== ASSIGNMENT ==
Please show each line of the listing where "width" is present.
+--
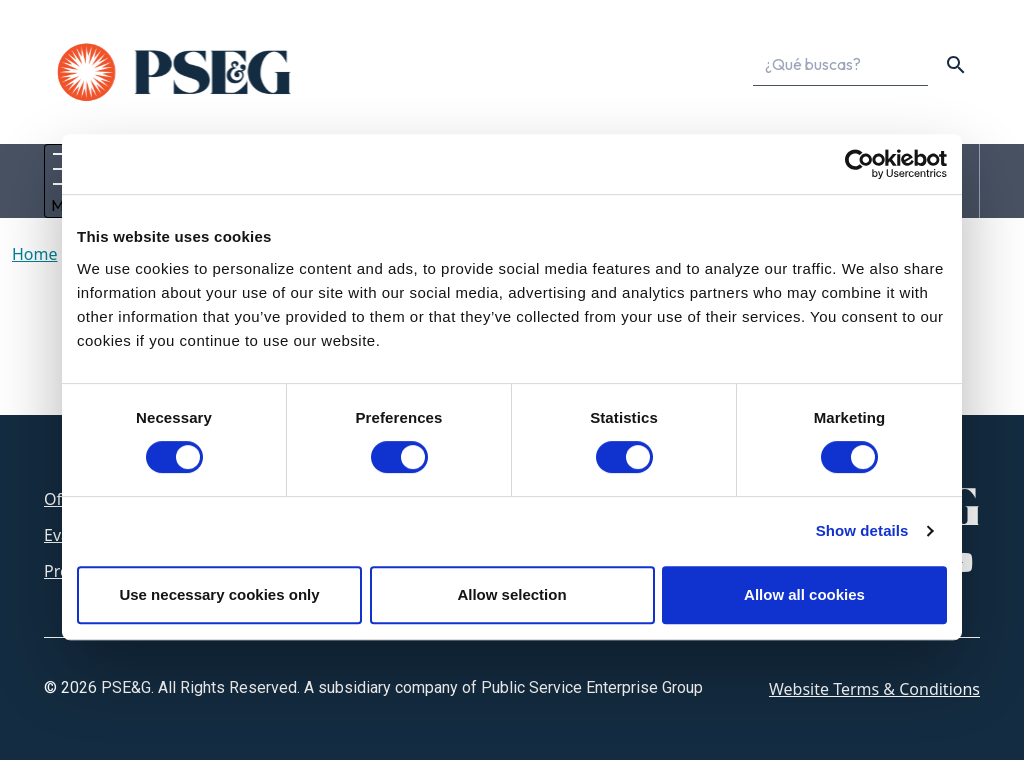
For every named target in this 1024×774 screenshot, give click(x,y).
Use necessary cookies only (219, 594)
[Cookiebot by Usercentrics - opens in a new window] (859, 164)
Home (35, 268)
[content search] (956, 65)
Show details (862, 530)
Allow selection (511, 594)
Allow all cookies (804, 594)
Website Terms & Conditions (874, 703)
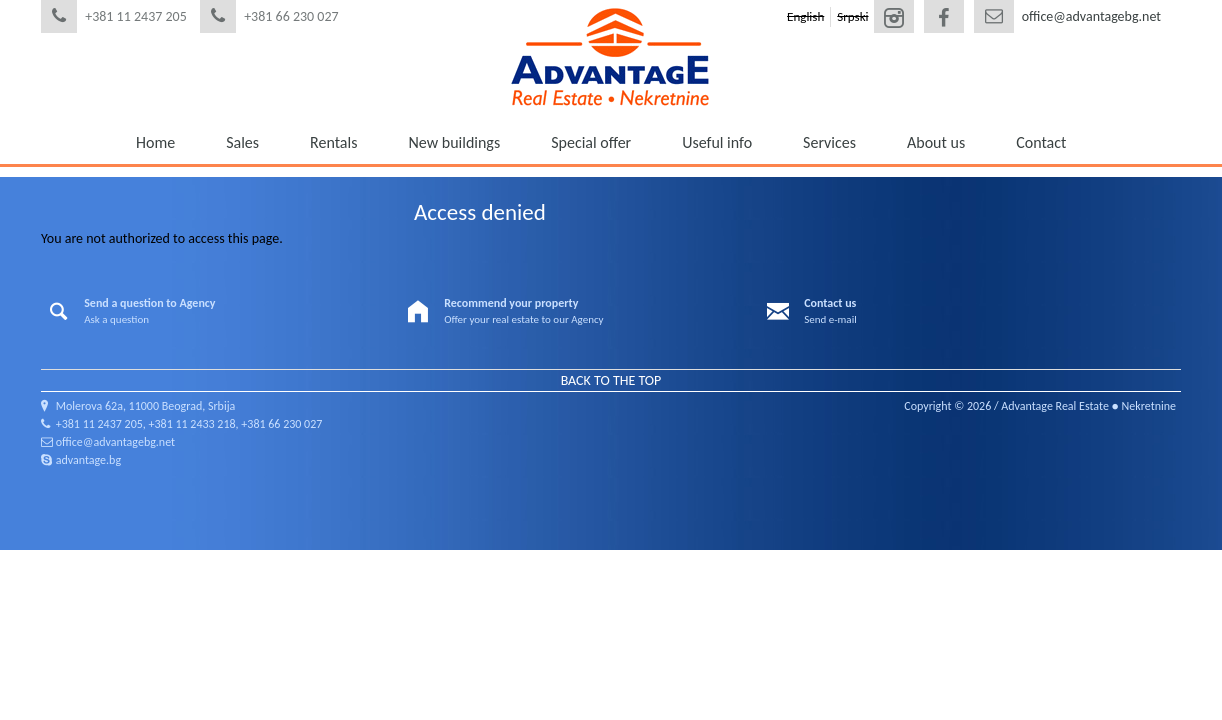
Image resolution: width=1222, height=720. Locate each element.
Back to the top (611, 380)
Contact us (830, 303)
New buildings (454, 142)
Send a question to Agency (149, 303)
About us (936, 142)
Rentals (333, 142)
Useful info (717, 142)
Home (155, 142)
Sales (242, 142)
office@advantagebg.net (1091, 16)
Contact (1041, 142)
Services (829, 142)
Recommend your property (511, 303)
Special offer (591, 142)
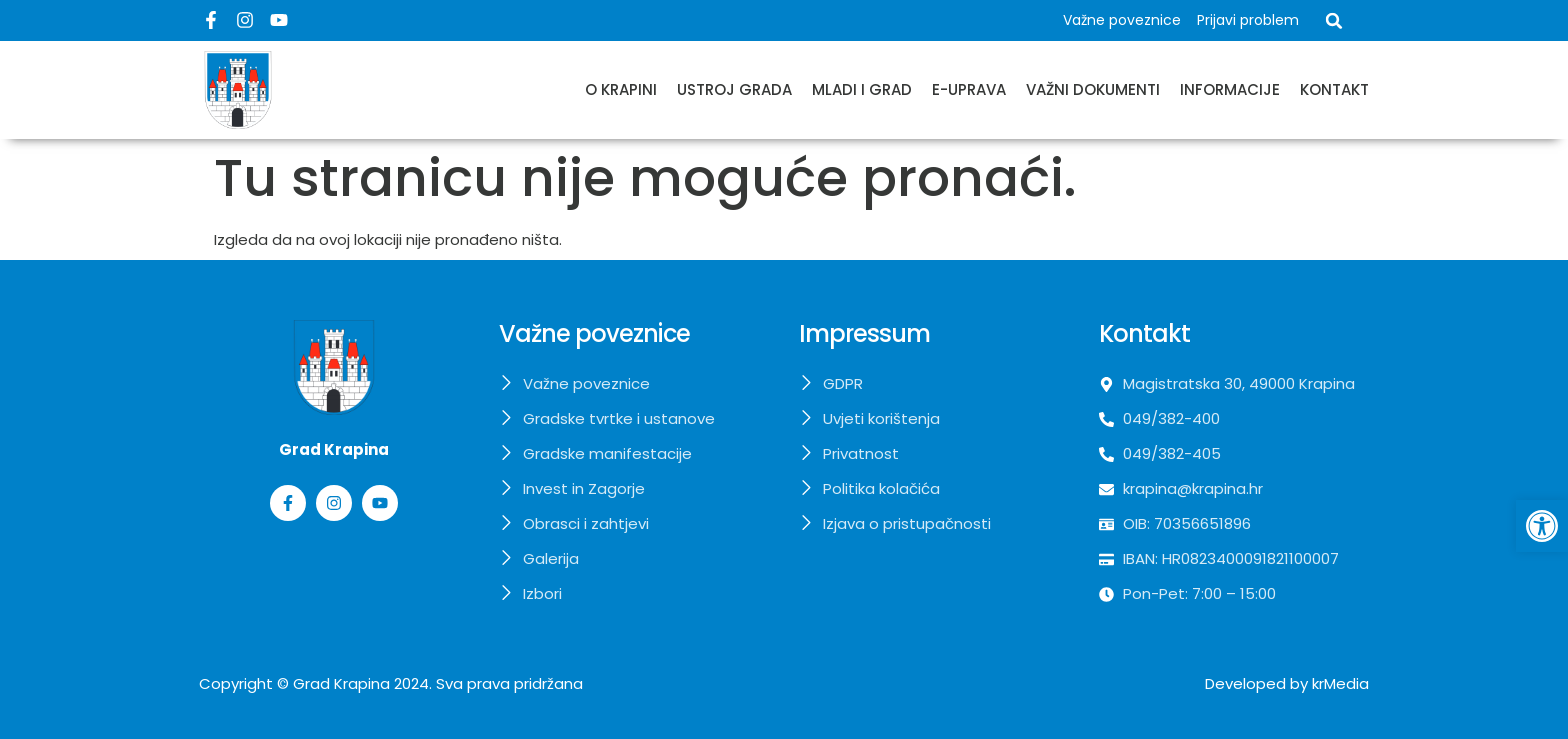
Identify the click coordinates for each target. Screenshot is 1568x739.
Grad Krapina (341, 683)
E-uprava (969, 89)
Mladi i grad (862, 89)
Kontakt (1334, 89)
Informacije (1230, 89)
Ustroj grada (734, 89)
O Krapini (621, 89)
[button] (1334, 21)
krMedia (1340, 683)
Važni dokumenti (1093, 89)
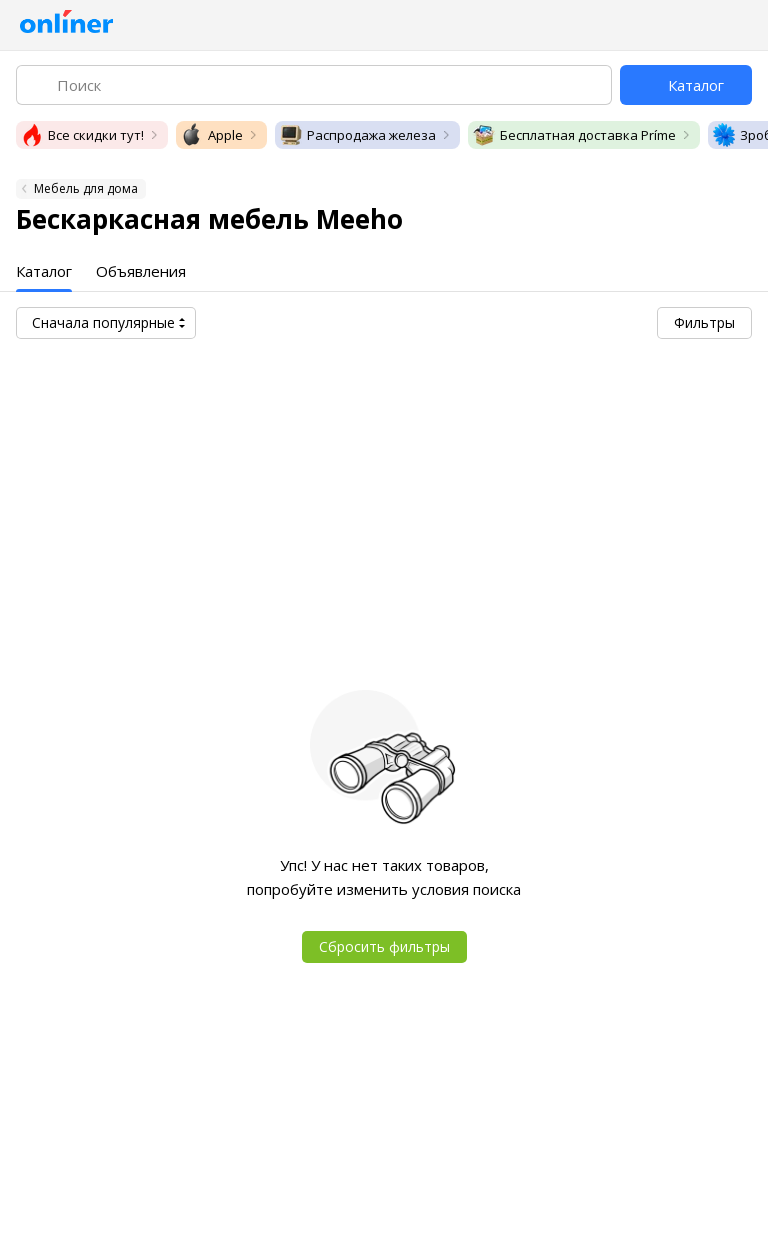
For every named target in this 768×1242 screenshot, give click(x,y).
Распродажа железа (357, 135)
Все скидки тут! (82, 135)
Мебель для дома (86, 188)
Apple (211, 135)
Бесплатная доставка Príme (574, 135)
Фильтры (704, 322)
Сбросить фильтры (384, 946)
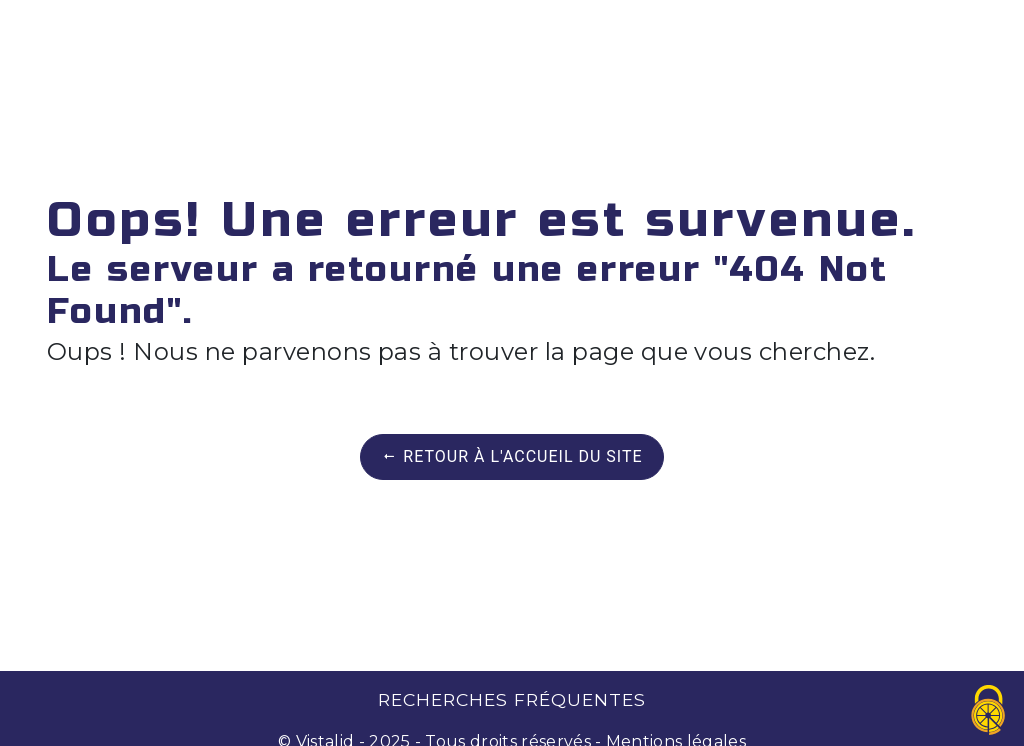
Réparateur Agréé (737, 34)
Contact (914, 34)
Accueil (106, 34)
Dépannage (236, 34)
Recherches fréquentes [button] (512, 699)
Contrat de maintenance (466, 34)
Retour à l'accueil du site (511, 456)
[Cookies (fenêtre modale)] (989, 711)
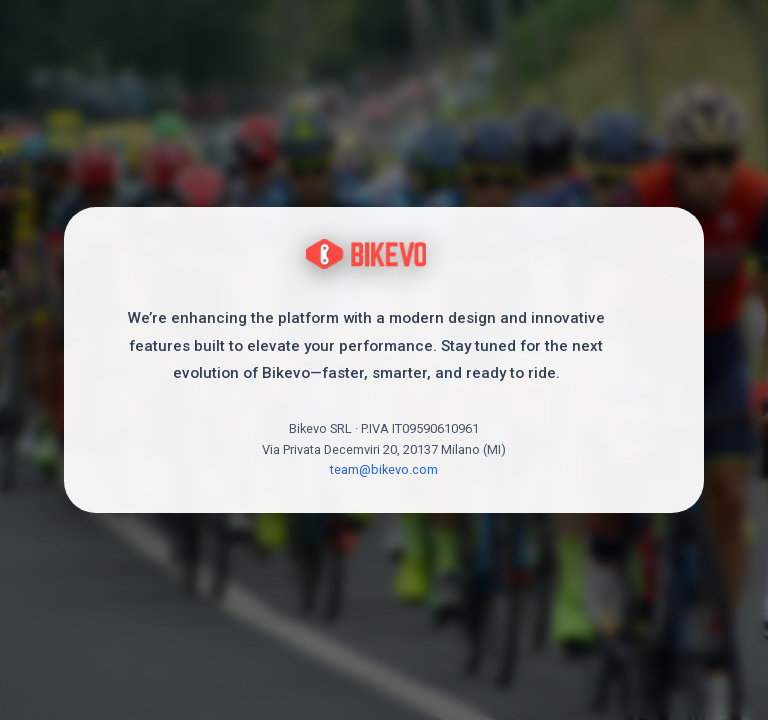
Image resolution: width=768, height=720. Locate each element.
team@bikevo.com (384, 469)
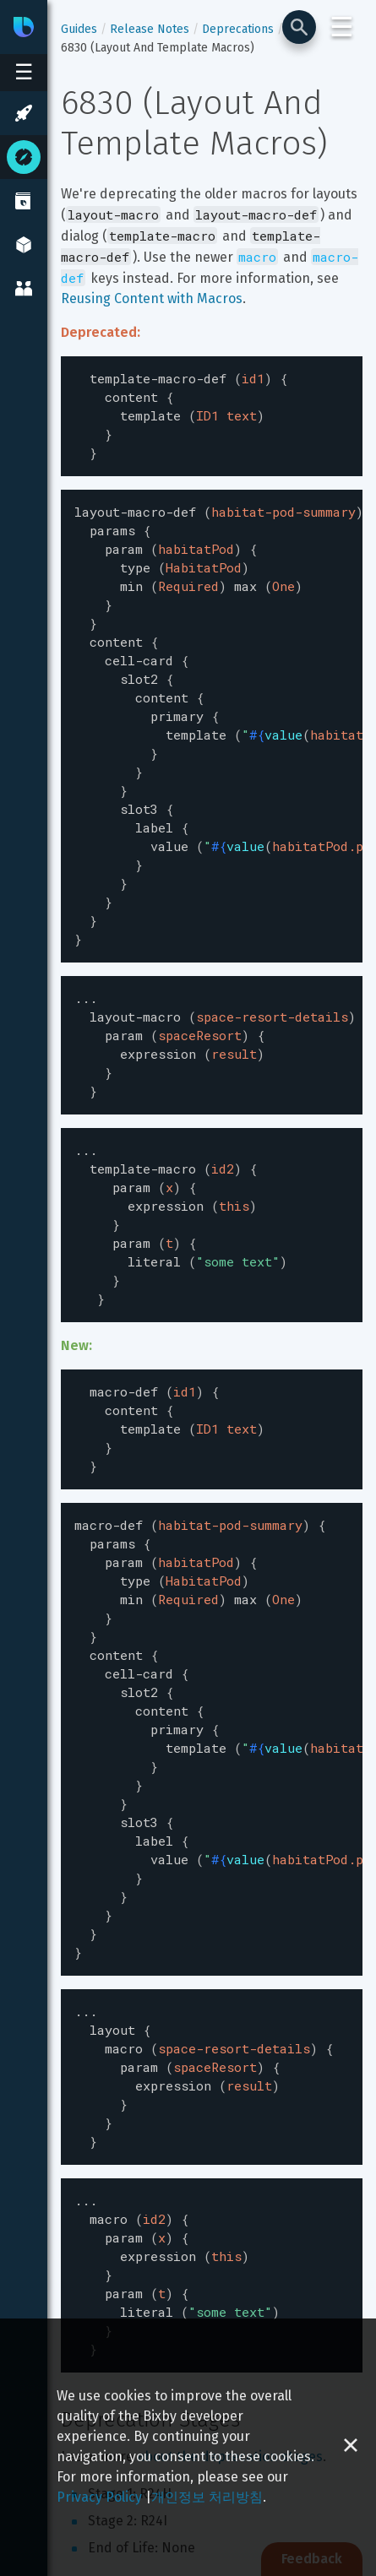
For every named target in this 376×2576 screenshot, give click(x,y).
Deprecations (238, 29)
+--
== EXERCISE RESPONSE ==
Image resolution: width=1222, height=720. Locate each element.
Image resolution: width=768, height=720. Locate each element.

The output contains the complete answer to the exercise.